Però il guaio, secondo me, è che il divenire moltitudine è stato plasmato dal divenire del capitale..il quale ha creato moltitudini indifferenti ed ovviamente de-socializzate..che non possono proprio uscire dalla relazione che hanno con il capitale molecolare..(ma centralizzato) Postfordista. Il Capitalismo Fordista invece, a suo modo, Socializzava. Per quello che è venuta fuori la Socialdemocrazia. Anche se con la prima e seconda Guerra Mondiale.
" Politica dell'esodo.." non si sfugge dalla forma merce..se non lavori ,( in senso mercificato) o non sei "assistito", non mangi. La "Coscienza" , non si forma dialetticamente, è un prerequisito "ante" alla relazione di merce. Il " soggetto" non esiste..esso è la relazione impersonale che il genere umano ha con i mezzi di produzione.

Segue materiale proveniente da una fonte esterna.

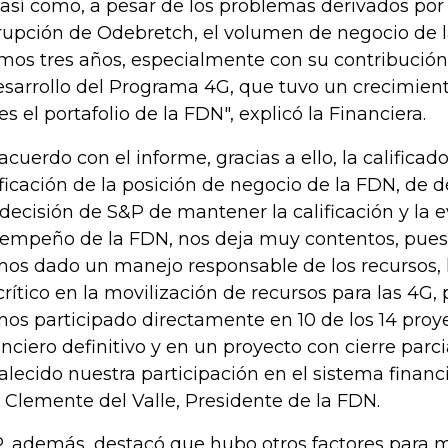
 así como, a pesar de los problemas derivados por
rupción de Odebretch, el volumen de negocio de l
imos tres años, especialmente con su contribución
esarrollo del Programa 4G, que tuvo un crecimient
es el portafolio de la FDN", explicó la Financiera.
acuerdo con el informe, gracias a ello, la calificad
ificación de la posición de negocio de la FDN, de 
 decisión de S&P de mantener la calificación y la 
empeño de la FDN, nos deja muy contentos, pue
os dado un manejo responsable de los recursos,
 crítico en la movilización de recursos para las 4G
os participado directamente en 10 de los 14 proye
anciero definitivo y en un proyecto con cierre parc
talecido nuestra participación en el sistema finan
o Clemente del Valle, Presidente de la FDN.
, además, destacó que hubo otros factores para 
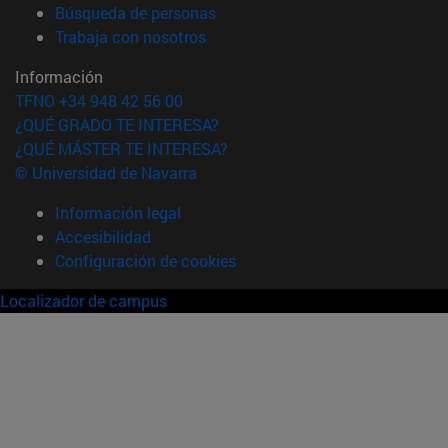
(abre en nueva ventana)
Búsqueda de personas
(abre en nueva ventana)
Trabaja con nosotros
Información
TFNO +34 948 42 56 00
¿QUÉ GRADO TE INTERESA?
¿QUÉ MÁSTER TE INTERESA?
© Universidad de Navarra
Información legal
Accesibilidad
Configuración de cookies
Localizador de campus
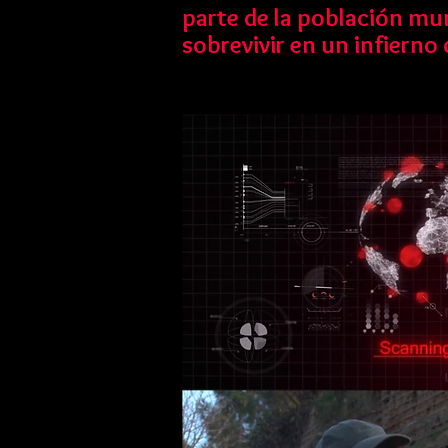
parte de la población mun
sobrevivir en un infierno 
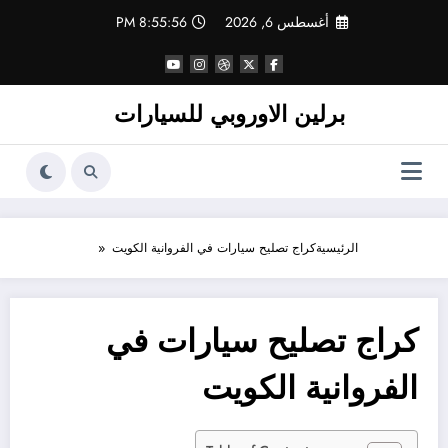
لتجاوز
أغسطس 6, 2026
8:55:56 PM
لى
لمحتوى
برلين الاوروبي للسيارات
الرئيسية
كراج تصليح سيارات في الفروانية الكويت
كراج تصليح سيارات في
الفروانية الكويت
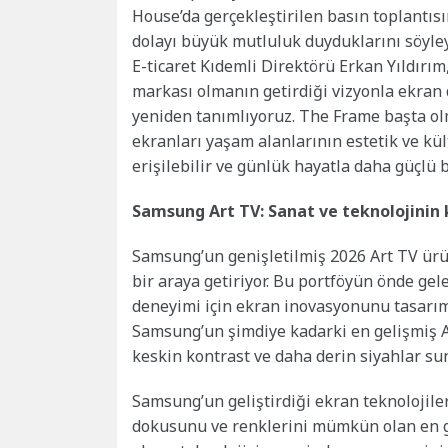
House’da gerçekleştirilen basın toplantı
dolayı büyük mutluluk duyduklarını söyl
E-ticaret Kıdemli Direktörü Erkan Yıldırı
markası olmanın getirdiği vizyonla ekran 
yeniden tanımlıyoruz. The Frame başta ol
ekranları yaşam alanlarının estetik ve kü
erişilebilir ve günlük hayatla daha güçlü 
Samsung Art TV: Sanat ve teknolojinin
Samsung’un genişletilmiş 2026 Art TV ürü
bir araya getiriyor. Bu portföyün önde gel
deneyimi için ekran inovasyonunu tasarım
Samsung’un şimdiye kadarki en gelişmiş A
keskin kontrast ve daha derin siyahlar 
Samsung’un geliştirdiği ekran teknolojiler
dokusunu ve renklerini mümkün olan en ge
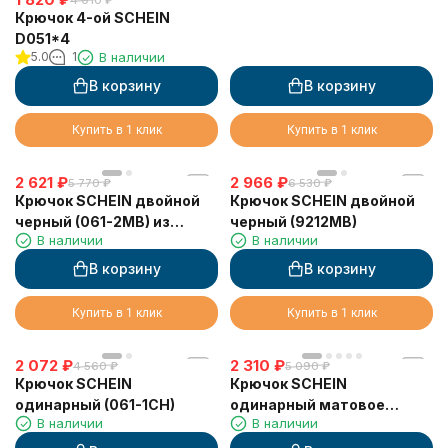
4 010
₽
Крючок 4-ой SCHEIN
D051*4
5.0
1
В наличии
В корзину
В корзину
Купить в 1 клик
Купить в 1 клик
2 621
₽
2 966
₽
5 770
₽
6 530
₽
Крючок SCHEIN двойной
Крючок SCHEIN двойной
черный (061-2MB) из
черный (9212MB)
В наличии
В наличии
латуни
В корзину
В корзину
Купить в 1 клик
Купить в 1 клик
2 072
₽
2 310
₽
4 560
₽
5 090
₽
Крючок SCHEIN
Крючок SCHEIN
одинарный (061-1CH)
одинарный матовое
В наличии
В наличии
золото (9111BG)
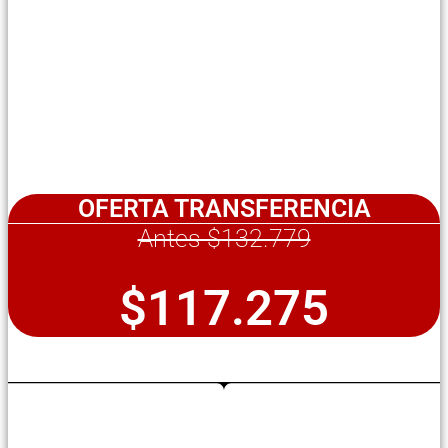
OFERTA TRANSFERENCIA
Antes $132.779
$117.275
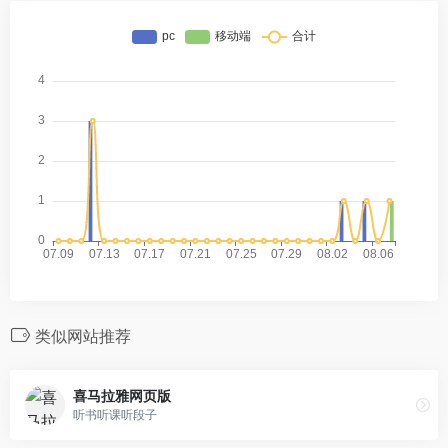
类似网站推荐
喜马拉雅网页版
听书听课听段子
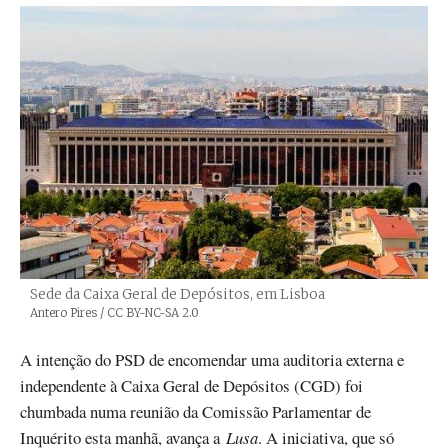
Sede da Caixa Geral de Depósitos, em Lisboa
Créditos
Antero Pires / CC BY-NC-SA 2.0
A intenção do PSD de encomendar uma auditoria externa e
independente à Caixa Geral de Depósitos (CGD) foi
chumbada numa reunião da Comissão Parlamentar de
Inquérito esta manhã, avança a
Lusa
. A iniciativa, que só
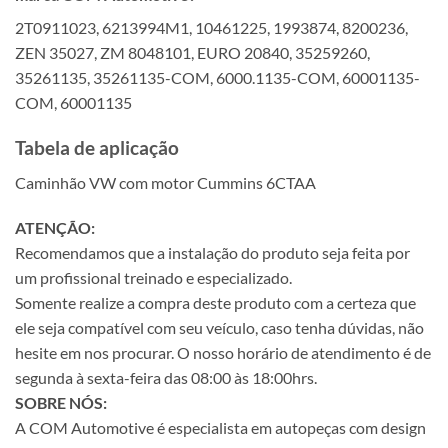
2T0911023, 6213994M1, 10461225, 1993874, 8200236,
ZEN 35027, ZM 8048101, EURO 20840, 35259260,
35261135, 35261135-COM, 6000.1135-COM, 60001135-
COM, 60001135
Tabela de aplicação
Caminhão VW com motor Cummins 6CTAA
ATENÇÃO:
Recomendamos que a instalação do produto seja feita por
um profissional treinado e especializado.
Somente realize a compra deste produto com a certeza que
ele seja compatível com seu veículo, caso tenha dúvidas, não
hesite em nos procurar. O nosso horário de atendimento é de
segunda à sexta-feira das 08:00 às 18:00hrs.
SOBRE NÓS:
A COM Automotive é especialista em autopeças com design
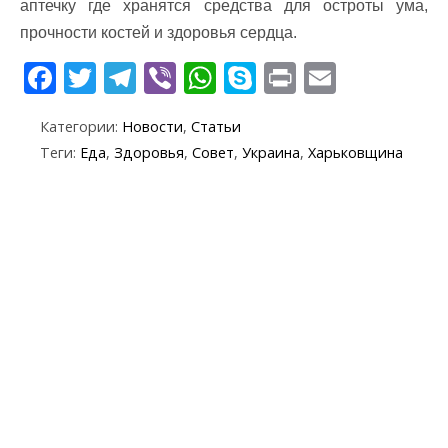
аптечку где хранятся средства для остроты ума,
прочности костей и здоровья сердца.
F
T
T
Vi
W
S
Pr
E
ac
w
el
b
h
k
in
m
Категории:
Новости
,
Статьи
e
itt
e
er
at
y
t
ai
Теги:
Еда
,
Здоровья
,
Совет
,
Украина
,
Харьковщина
b
er
gr
s
p
l
o
a
A
e
o
m
p
k
p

Dentro la relazione mercificata (feticistica) del capitale , c'è solo il collasso progressivo. Quello che succederà ( come e se il rapporto di dominazione potrà cambiare) non si può prevedere teoricamente. Sarà solo il frutto delle necessita e della prassi in tempo reale..momento dopo momento..ma non lo deciderà nessuno. Il caso..e la necessità.
La mia è solo una veloce impressione..molto probabilmente del tutto errata.